Быстро глянула на Лиани, залилась краской:
— И оставьте уже эту затею, уходите обратно или в Сосновую. Если он знает о вас, ничего вы уже не сумеете.
— Видишь ли... — начал монах, и прокашлялся, будто передумал говорить начатое, и решил взять короткую передышку. А Лиани просто сказал:
— У нас уже есть его кровь. Его ранил один из рухэй, отбившийся от своих.
— Но разве... начала девушка, и осеклась. Подняла глаза, огромные, почему-то еще сильнее испуганные. — Значит, и впрямь получилось?
— Осталось дойти. Не сказать, что простая задача, но выполнимая, — монах улыбнулся ей по-отечески. И прибавил немного грустно: — И пояса больше нет, пусть теперь эти двое несчастных твои сны не тревожат.
Теперь, одолев еще сколько-то пути по еле видимым лесным тропкам, меж игольчатых лап, соединенных целыми полотнищами паутины, они уже втроем сидели у костра, вдыхая сыроватый вечерний воздух. Спутники сперва пытались еще расспросить Нээле, но, поняв ее огорчение и испуг, спрашивать прекратили. Теперь оба пытались развеселить ее, каждый на свой лад, и думали — она просто напугана.
Немного лихорадочное выходило веселье, и не то слышен был, не то ощущался в воздухе легкий надтреснутый звон, от усталости и напряжения, видимо. А может, то звенели комары, еще одни охотники до чужой крови...
Молчать было подло, но и сказать она не могла — все равно уж теперь, ничего не изменишь, они получили желаемое. А ее рассказ будет ударом, скорее всего, и, быть может, ослабит бдительность — и тогда уж точно все окажется напрасным.
А ведь он обещал, что не тронет их души. Вспомнит ли сейчас о своем обещании? Вряд ли...
Покинула святые стены для того, чтобы спасти, а теперь стала обузой. Если двое еще могли бы вернуться, трое уж точно нет. И она — самая слабая, самая среди них бесполезная — только защищать-то будут ее. Это по ту сторону морского залива, как слышала в мастерской, есть земли, в которых женщина ценится меньше скота. Хотя и там, наверное, любят...

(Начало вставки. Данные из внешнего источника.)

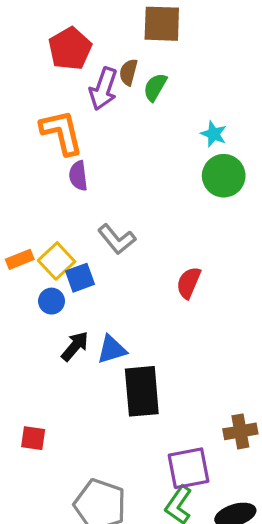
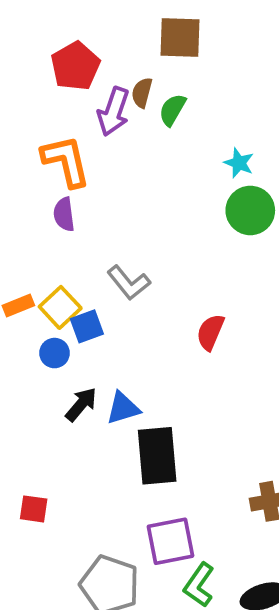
purple semicircle: (78, 176) -> (64, 214), moved
purple square: (189, 468) -> (170, 541), moved

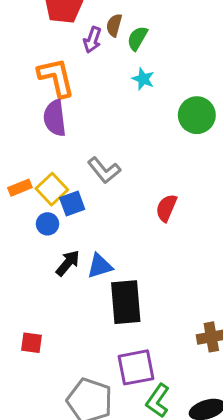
purple arrow: (113, 112) -> (92, 40), size x0.7
cyan star: (239, 163) -> (143, 79), moved
purple semicircle: (64, 214) -> (55, 118), size x1.4

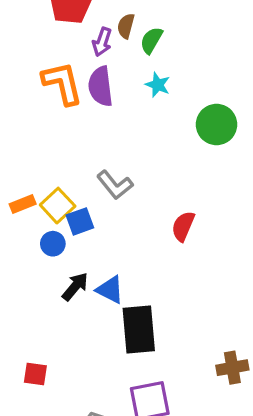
purple semicircle: (55, 118) -> (101, 86), moved
blue triangle: (100, 266) -> (110, 290), turned 44

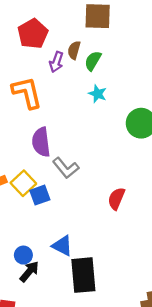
purple semicircle: (101, 86) -> (41, 142), moved
blue circle: (53, 244) -> (23, 255), moved
black arrow: (75, 287) -> (29, 272), moved

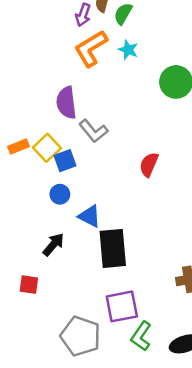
orange L-shape: (27, 93) -> (91, 48), moved, turned -108
blue circle: (23, 255) -> (60, 194), moved

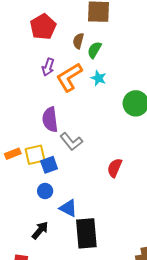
purple arrow: (83, 15) -> (48, 67), moved
yellow square: (47, 148) -> (35, 155), turned 30

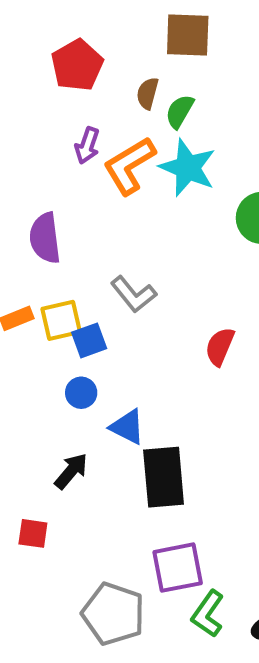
cyan star: (98, 78) -> (188, 168), size x1.8
purple semicircle: (50, 119) -> (45, 238), moved

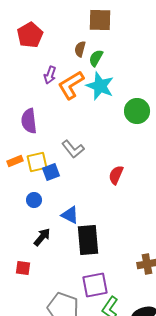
red pentagon: (77, 65) -> (30, 35), moved
blue circle: (81, 393) -> (34, 200), moved

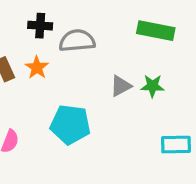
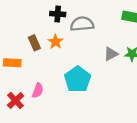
cyan pentagon: (70, 124) -> (78, 79), turned 30

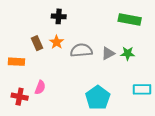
gray semicircle: (82, 24) -> (81, 50), moved
cyan pentagon: (78, 79) -> (98, 98), moved
red cross: (16, 100) -> (20, 97), turned -35

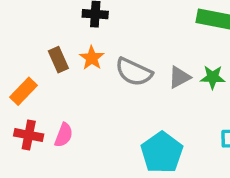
gray semicircle: (81, 50) -> (134, 72), turned -150
orange rectangle: (16, 62) -> (23, 91), turned -49
red cross: (20, 97) -> (29, 135), moved

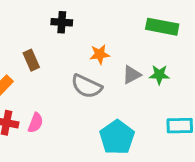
orange star: (92, 58) -> (100, 54), moved, turned 30
gray semicircle: (134, 72) -> (87, 86), moved

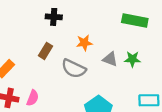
brown rectangle: (31, 60) -> (46, 51), moved, turned 56
gray triangle: (132, 75) -> (110, 59), turned 49

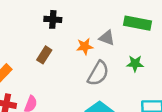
gray triangle: (110, 59) -> (107, 38), moved
gray semicircle: (74, 69) -> (98, 73), moved, turned -85

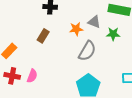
green star: (135, 64) -> (113, 34), moved

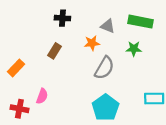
gray triangle: (94, 22) -> (108, 26), moved
red cross: (12, 76) -> (19, 109), moved

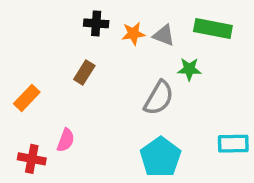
orange star: (92, 43) -> (133, 34), moved
green star: (134, 49) -> (189, 69), moved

Но толку сейчас с чужих стран.
**
Со стороны она выглядела наверняка уверенно и безупречно, когда, сидя на невысокой, обитой мягким скамеечке, сложив на коленях руки и опустив ресницы, рассказывала о пережитом. Нежный розовый свет проходил сквозь окно, обнимал Лайэнэ, и в этом свете ей было плохо, неловко, словно и солнце требовало быть честной, не утаивать даже мелочи. Во многом пришлось признаться, даже в страшном сне не могла бы увидеть подобный разговор — так, лицом к лицу, после того, как нарушила запреты и все равно ничего не смогла. Допустила кучу ошибок, и в итоге осталась ни с чем, Тайрену увезли.
— Думаешь, он еще жив?
Слушал и спрашивал, не сердясь вроде бы, но от этого становилось лишь хуже. Всегда спокойный и собранный, холодноватый, хоть и приветливо говорит. Что там, подо льдом? А попробуешь разбить лед, провалишься в полынью, как в далеком детстве — человек в их деревне.
— Макори будет его оберегать, господин. Мне показалось, он сам еще не решил, как быть. Но он уже пошел против Суро, против отца, назад нет дороги. Макори всегда был горячим, упрямым, но смелый и умнее, чем думают многие.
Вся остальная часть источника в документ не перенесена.